Tuesday, April 26, 2011

Madhwa Philosophy




Shri Madhwacharya's philosophy 
- By Vidvan. M.R.Gopalacharya

The individual soul can NEVER become identical with God; at best he will reach a status similar to that of God in that he will be free from the cycle of births and deaths. Even in the final state of redemption, the liberated souls are infinitely graded in their spiritual bliss. Still every jeeva gets whatever he wants. He is free from moral turpitude. He rejoices to see his spiritual superiors and comrades. All live in full amity and comity. The measure of happiness is determined in consonance with intention and extension of spiritual service. God was perfect, is perfect and will ever remain perfect. The individual soul was never perfect, is still imperfect and will ever remain imperfect. Still neither is thinkable without the other. The perfect God is unthinkable without the imperfect universe and the imperfect world of souls. The idea of perfect God (Paramatama) having no jeevatmas to rule is as absurd an abstraction as the idea of a king having no subjects to rule. We honestly know ourselves to be imperfect and our imperfect selves are unthinkable, except as standing out against the background of perfect one.


Madhwa employs his heavy artillery to explode atheism, monism, pantheism and other hostile theories and at the same time proves that the arguments of the opponents sound fierce and formidable, but they are blank cartridge. It should be kindly noted that Madhwa conducts his logical or metaphysical contests with a remarkable balance of mind in the sportsmanlike spirit of the best swordsman. He fights for truth. There is the least attempt at the personal vilification of the opponent. He shows at length that these theories do not have a scrap of evidence and that they rest entirely upon faulty arguments and misinterpreted Vedic texts. The so-called school of logic that claims itself to be rationalist is shown to be irrationalistic in the extreme. The principle of "Unity in diversity" is true in the case of Madhwa, in the sense that the Supreme Thing controls the vast multiplicity of things that are widely different from one another, just as one thread of the necklace controls numerous pearls.


Therefore, Madhwa tries to bring everything under the aegis of this Supreme Principle, Vishnu.  Madhwa has no sympathy with "Nirguna Brahman". He demolishes the theory of "Brahma-Saguna Nirguna" and he discusses all logical possibilities and disproves them. He admits that Brahma is Nirguna in the sense that He transcends the three Gunas of Prakriti, not in the sense that He is characterless absolute. The Nirguna Brahman is conceived by the monist to be featureless, characterless, utterly inactive, and apparently incapable of any description. It is devoid of all ethical content. Madhwa says that this principle can excite neither affection nor aversion.
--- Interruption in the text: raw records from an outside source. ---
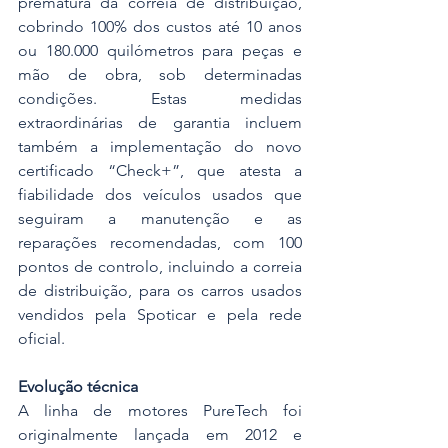
prematura da correia de distribuição, 
cobrindo 100% dos custos até 10 anos 
ou 180.000 quilómetros para peças e 
mão de obra, sob determinadas 
condições. Estas medidas 
extraordinárias de garantia incluem 
também a implementação do novo 
certificado “Check+”, que atesta a 
fiabilidade dos veículos usados que 
seguiram a manutenção e as 
reparações recomendadas, com 100 
pontos de controlo, incluindo a correia 
de distribuição, para os carros usados 
vendidos pela Spoticar e pela rede 
oficial.
Evolução técnica 
A linha de motores PureTech foi 
originalmente lançada em 2012 e 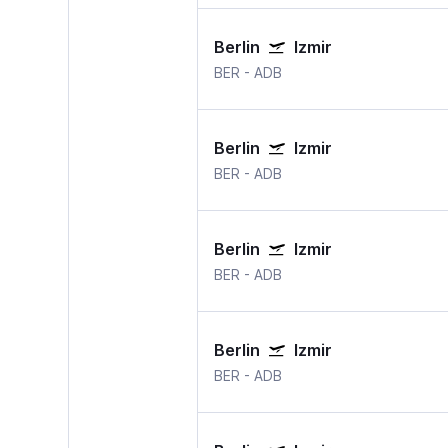
Berlin
Izmir
BER
-
ADB
Berlin
Izmir
BER
-
ADB
Berlin
Izmir
BER
-
ADB
Berlin
Izmir
BER
-
ADB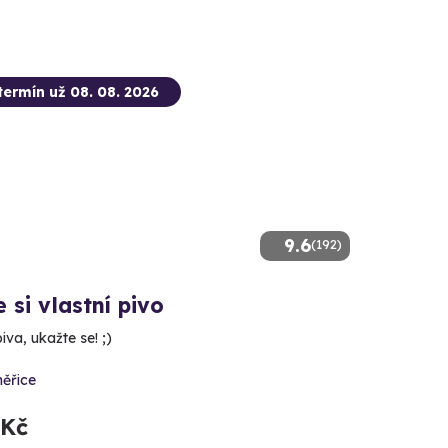
termín už 08. 08. 2026
9.6
(192)
 si vlastní pivo
piva, ukažte se! ;)
ěřice
 Kč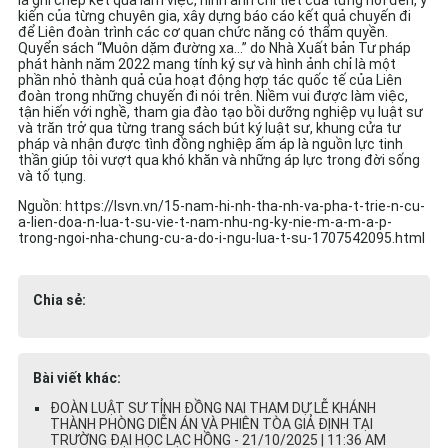
là ghi chép kết quả làm việc, hình ảnh chi tiết của từng nơi đến, ý
kiến của từng chuyên gia, xây dựng báo cáo kết quả chuyến đi
để Liên đoàn trình các cơ quan chức năng có thẩm quyền.
Quyển sách “Muôn dặm đường xa…” do Nhà Xuất bản Tư pháp
phát hành năm 2022 mang tính ký sự và hình ảnh chỉ là một
phần nhỏ thành quả của hoạt động hợp tác quốc tế của Liên
đoàn trong những chuyến đi nói trên. Niềm vui được làm việc,
tận hiến với nghề, tham gia đào tạo bồi dưỡng nghiệp vụ luật sư
và trăn trở qua từng trang sách bút ký luật sư, khung cửa tư
pháp và nhận được tình đồng nghiệp ấm áp là nguồn lực tinh
thần giúp tôi vượt qua khó khăn và những áp lực trong đời sống
và tố tụng.
Nguồn: https://lsvn.vn/15-nam-hi-nh-tha-nh-va-pha-t-trie-n-cu-
a-lien-doa-n-lua-t-su-vie-t-nam-nhu-ng-ky-nie-m-a-m-a-p-
trong-ngoi-nha-chung-cu-a-do-i-ngu-lua-t-su-1707542095.html
Chia sẻ:
Bài viết khác:
ĐOÀN LUẬT SƯ TỈNH ĐỒNG NAI THAM DỰ LỄ KHÁNH
THÀNH PHÒNG DIỄN ÁN VÀ PHIÊN TÒA GIẢ ĐỊNH TẠI
TRƯỜNG ĐẠI HỌC LẠC HỒNG - 21/10/2025 | 11:36 AM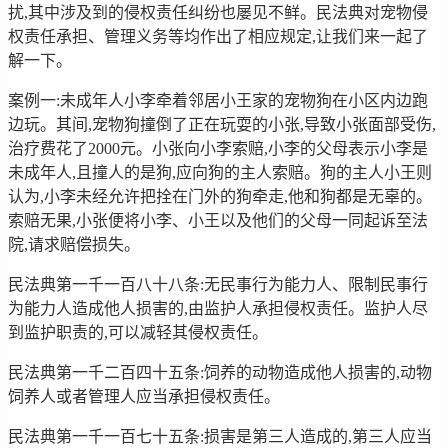
扰,其中涉及到的侵权责任纠纷也屡见不鲜。民法典对宠物侵
权责任承担、管理义务等均作出了相应规定,让我们来一起了
解一下。
案例一:未成年人小李牵着邻居小王家的宠物狗在小区内边跑
边玩。其间,宠物狗撞倒了正在玩耍的小张,导致小张面部受伤,
治疗费花了2000元。小张向小李索赔,小李的父母表示小李是
未成年人,且撞人的是狗,应向狗的主人索赔。狗的主人小王则
认为,小李未经允许把拴在门外的狗牵走,他和狗都是无辜的。
索赔无果,小张便将小李、小王以及他们的父母一同起诉至法
院,请求赔偿损失。
民法典第一千一百八十八条:无民事行为能力人、限制民事行
为能力人造成他人损害的,由监护人承担侵权责任。监护人尽
到监护职责的,可以减轻其侵权责任。
民法典第一千二百四十五条:饲养的动物造成他人损害的,动物
饲养人或者管理人应当承担侵权责任。
民法典第一千一百七十五条:损害是第三人造成的,第三人应当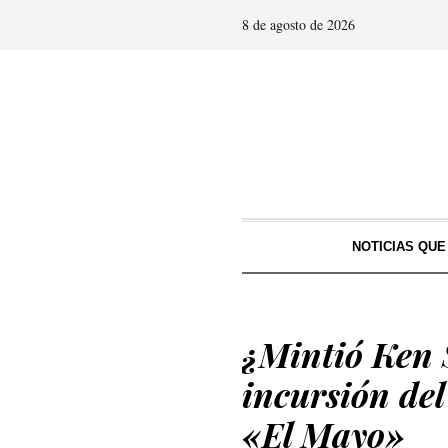
8 de agosto de 2026
NOTICIAS QU
¿Mintió Ken 
incursión del
«El Mayo»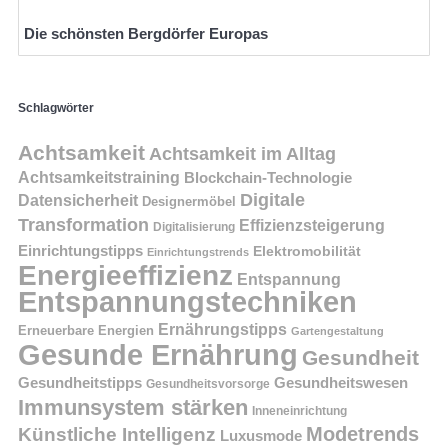
Die schönsten Bergdörfer Europas
Schlagwörter
Achtsamkeit
Achtsamkeit im Alltag
Achtsamkeitstraining
Blockchain-Technologie
Digitale
Datensicherheit
Designermöbel
Transformation
Effizienzsteigerung
Digitalisierung
Einrichtungstipps
Elektromobilität
Einrichtungstrends
Energieeffizienz
Entspannung
Entspannungstechniken
Ernährungstipps
Erneuerbare Energien
Gartengestaltung
Gesunde Ernährung
Gesundheit
Gesundheitstipps
Gesundheitswesen
Gesundheitsvorsorge
Immunsystem stärken
Inneneinrichtung
Modetrends
Künstliche Intelligenz
Luxusmode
It neither attracts nor repels. It is set forth as a trinity of negations--- negation of non-existence, negation of ignorance, and negation of misery. Strict warning is given by the monist that it is not positively existent and that it does not have positive happiness and knowledge. So Brahma is non-entity, described in circumlocutive language. He takes no share in the thoughts and feelings of His creation. Therefore we cannot devoutly worship the Divine Being, which is no more than an abstraction denuded of every vestige of personality. Nirvishash Brahmawada –the theory of Absolutism---holding that the Supreme is Absolute, one without a second, tries to prove that everything except it, is a mental construction, a figment of imagination, a mere appearance. Madhwa says that, strangely enough, Shankara attempts to solve the problem by denying the very existence of the problem. The world of sense can never be a mental construction. That it is a real existence and not a fictitious abstraction can be proved by sound commonsense, inferential knowledge, perpetual experience and scriptural authority. If God were featureless, we cannot rise strengthened and ennobled when we emerge from our prayer to Him. For we want our God to be at least what we ideally wish to be. It can be said with an approximation to truth that God is the most exquisite expression of the loftiest aspirations of the greatest human beings in their sublimest moods, i.e. He is at least goodness, power, at the loftiest point to which the greatest of all human beings of all times can ever aspire to project himself.